NASHUA — Republican presidential candidate Mitt Romney yesterday called on Congress to take money from Medicaid, not defense, to compensate for the failure of the congressional supercommittee to agree on deficit reductions.
The committee’s failure will trigger $1.2 trillion in spending cuts, split between defense and nondefense spending.
Romney called on President Obama to introduce legislation to rescind the defense cuts and take the money from elsewhere in the budget, potentially from Medicaid, the state-federal health care program for the poor. “Return that program to the states,’’ Romney said. By telling states that their Medicaid funding would grow at a rate relative to the consumer price index, Romney said, “You more than compensate for the $600 billion that you restored to the defense budget.’’

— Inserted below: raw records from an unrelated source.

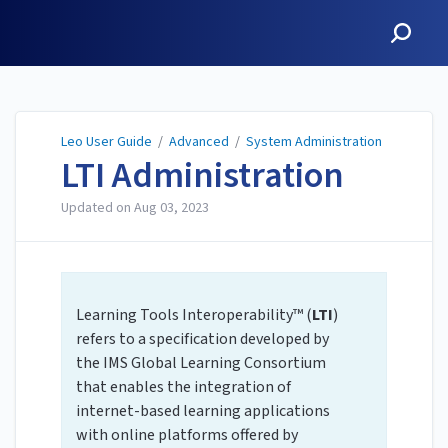
Leo User Guide
Leo User Guide
/
Advanced
/
System Administration
LTI Administration
Updated on
Aug 03, 2023
Learning Tools Interoperability™ (
LTI
)
refers to a specification developed by
the IMS Global Learning Consortium
that enables the integration of
internet-based learning applications
with online platforms offered by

Romney spoke at BAE Systems, where he also rolled out his second major endorsement in as many days. US Representative Charlie Bass, a New Hampshire Republican, threw his weight behind Romney a day after the former Massachusetts governor received a nod from New Hampshire Senator Kelly Ayotte.
Talking to employees of one of the country’s largest defense contractors, Romney criticized Obama for not doing enough to support the military. Obama plans to visit New Hampshire today.
“The president has shown only a willingness to cut military spending,’’ Romney said. “His answer to a government that’s too big is to keep cutting the military. And this at a time when the world has become more dangerous. It is unacceptable.’’
Obama has actually increased the defense budget. According to the Associated Press, when Obama took office, the defense budget was $513 billion plus $153 billion in spending for the wars in Iraq and Afghanistan. In the budget year that ended Sept. 30, the defense budget was $530 billion plus $159 billion in war spending.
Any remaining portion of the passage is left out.